OSHA offers the following recommendations to help ensure young workers understand how to prevent injuries in testaurants during their seasonal, summertime jobs:
Put seasonal training programs into effect
Avoiding some of the most common workplace injuries in restaurants can be as simple as ensuring all seasonal employees are properly trained in restaurant safety best practices. This training should include how to avoid slips and falls, fire and burn prevention tips, knife safety, repetitive motion injuries and more.
Implement a buddy system
Allow new restaurant employees to shadow experienced workers in a variety of tasks. This can help young employees to feel more comfortable at the onset of their position by providing them mentors to turn to when they have specific job-related questions.
Label equipment off-limits to young workers
Make it well-known which pieces of equipment should not be handled by those under the age of 18. This helps make it clear which equipment is safe and legal for young workers to access.

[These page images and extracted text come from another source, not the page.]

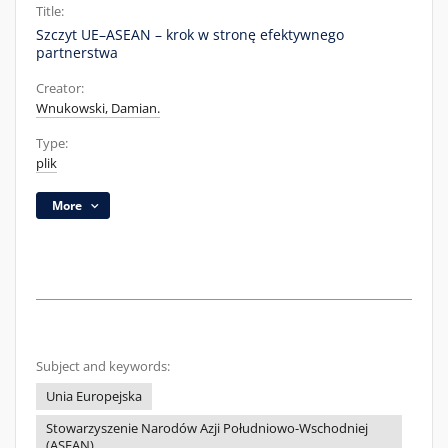
Title:
Szczyt UE–ASEAN – krok w stronę efektywnego
partnerstwa
Creator:
Wnukowski, Damian.
Type:
plik
More
Subject and keywords:
Unia Europejska
Stowarzyszenie Narodów Azji Południowo-Wschodniej
(ASEAN)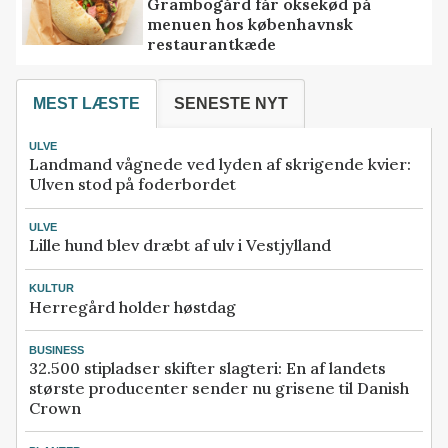
Grambogård får oksekød på
menuen hos københavnsk
restaurantkæde
MEST LÆSTE
SENESTE NYT
ULVE
Landmand vågnede ved lyden af skrigende kvier:
Ulven stod på foderbordet
ULVE
Lille hund blev dræbt af ulv i Vestjylland
KULTUR
Herregård holder høstdag
BUSINESS
32.500 stipladser skifter slagteri: En af landets
største producenter sender nu grisene til Danish
Crown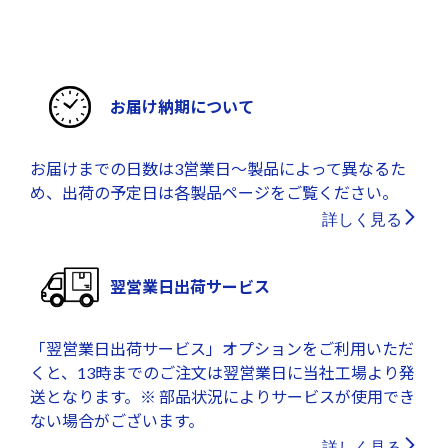
お届け納期について
お届けまでの日数は3営業日～製品によって異なるた
め、出荷の予定日は各製品ページをご覧ください。
詳しく見る
翌営業日出荷サービス
「翌営業日出荷サービス」オプションをご利用いただ
くと、13時までのご注文は翌営業日に当社工場より発
送となります。※ 部品状況によりサービスが使用でき
ない場合がございます。
詳しく見る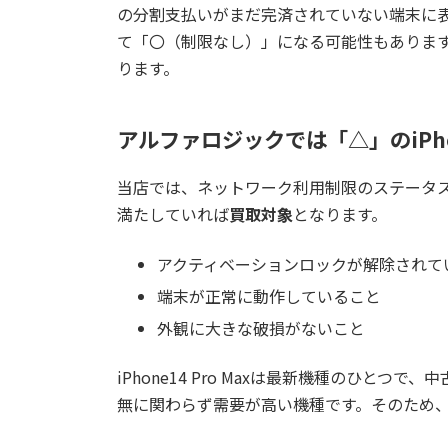
の分割支払いがまだ完済されていない端末に
て「〇（制限なし）」になる可能性もありま
ります。
アルファロジックでは「△」のiPh
当店では、ネットワーク利用制限のステータスが「△
満たしていれば
買取対象
となります。
アクティベーションロックが解除されて
端末が正常に動作していること
外観に大きな破損がないこと
iPhone14 Pro Maxは最新機種のひと
無に関わらず需要が高い機種です。そのため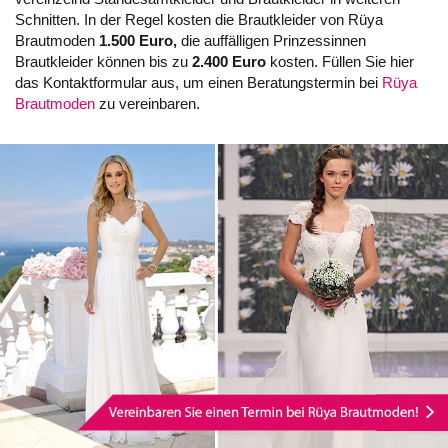
Schnitten. In der Regel kosten die Brautkleider von Rüya
Brautmoden
1.500 Euro,
die auffälligen Prinzessinnen
Brautkleider können bis zu
2.400 Euro
kosten. Füllen Sie hier
das Kontaktformular aus, um einen Beratungstermin bei
Rüya
Brautmoden
zu vereinbaren.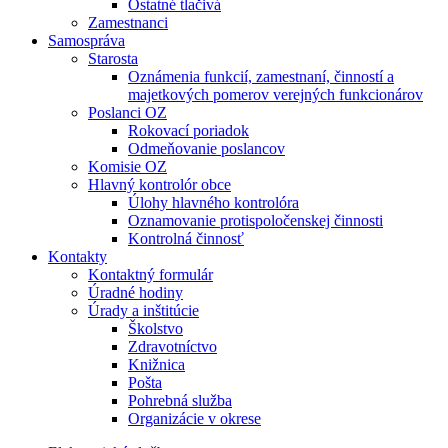
Ostatné tlačivá
Zamestnanci
Samospráva
Starosta
Oznámenia funkcií, zamestnaní, činností a
majetkových pomerov verejných funkcionárov
Poslanci OZ
Rokovací poriadok
Odmeňovanie poslancov
Komisie OZ
Hlavný kontrolór obce
Úlohy hlavného kontrolóra
Oznamovanie protispoločenskej činnosti
Kontrolná činnosť
Kontakty
Kontaktný formulár
Úradné hodiny
Úrady a inštitúcie
Školstvo
Zdravotníctvo
Knižnica
Pošta
Pohrebná služba
Organizácie v okrese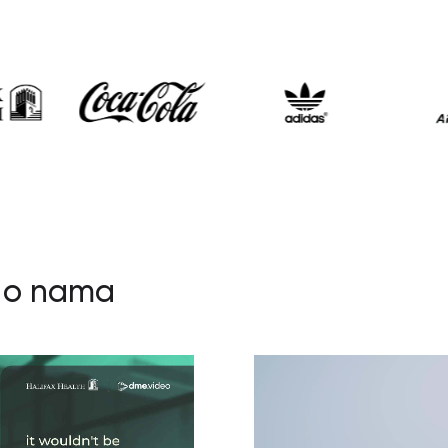
u o nama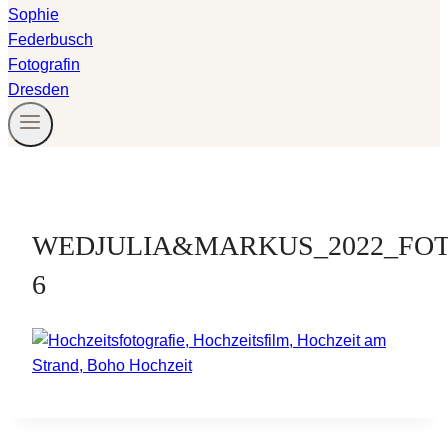
WEDJULIA&MARKUS_2022_FOT
6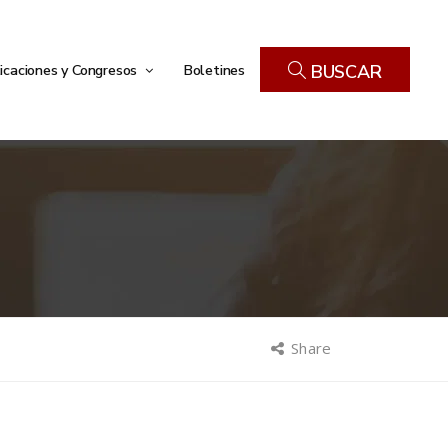
icaciones y Congresos
Boletines
BUSCAR
Share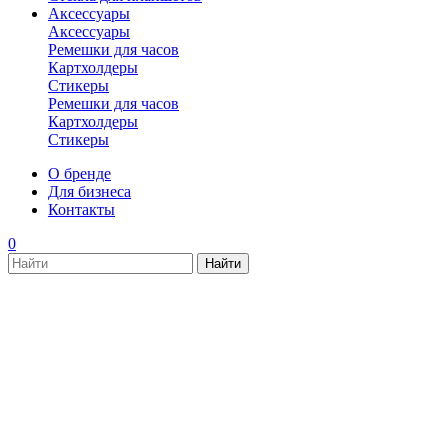
Аксессуары
Аксессуары
Ремешки для часов
Картхолдеры
Стикеры
Ремешки для часов
Картхолдеры
Стикеры
О бренде
Для бизнеса
Контакты
0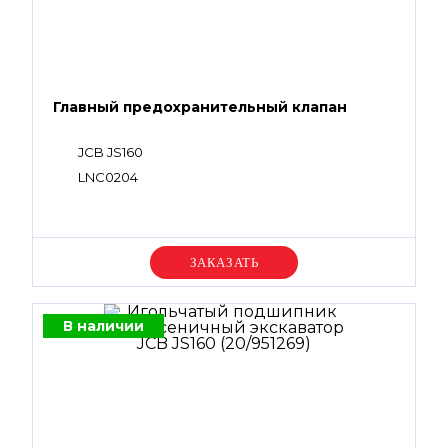
Главный предохранительный клапан
JCB JS160
LNC0204
Уточняйте цену
В наличии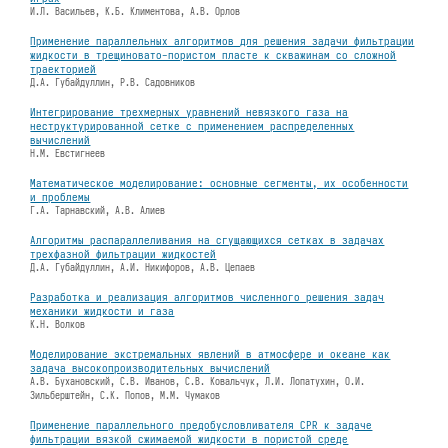
И.Л. Васильев, К.Б. Климентова, А.В. Орлов
Применение параллельных алгоритмов для решения задачи фильтрации
жидкости в трещиновато-пористом пласте к скважинам со сложной
траекторией
Д.А. Губайдуллин, Р.В. Садовников
Интегрирование трехмерных уравнений невязкого газа на
неструктурированной сетке с применением распределенных
вычислений
Н.М. Евстигнеев
Математическое моделирование: основные сегменты, их особенности
и проблемы
Г.А. Тарнавский, А.В. Алиев
Алгоритмы распараллеливания на сгущающихся сетках в задачах
трехфазной фильтрации жидкостей
Д.А. Губайдуллин, А.И. Никифоров, А.В. Цепаев
Разработка и реализация алгоритмов численного решения задач
механики жидкости и газа
К.Н. Волков
Моделирование экстремальных явлений в атмосфере и океане как
задача высокопроизводительных вычислений
А.В. Бухановский, С.В. Иванов, С.В. Ковальчук, Л.И. Лопатухин, О.И.
Зильберштейн, С.К. Попов, М.М. Чумаков
Применение параллельного предобусловливателя CPR к задаче
фильтрации вязкой сжимаемой жидкости в пористой среде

Host a Q&A session for new employees
Remember, because recently-hired, young workers may not feel comfortable speaking up and asking questions, employers should consider hosting a question and answer session for new employees. Or, at the very least, encourage them to ask any questions as they go through their training process or shadow their mentor.
Explain the procedures for work-related injuries
Make sure young employees know exactly what to do in the case of a work-related injury, whether they injure themselves or witness another employee get injured. The immediate reporting of incidents is a key procedure in better medical outcomes and holding claims costs down.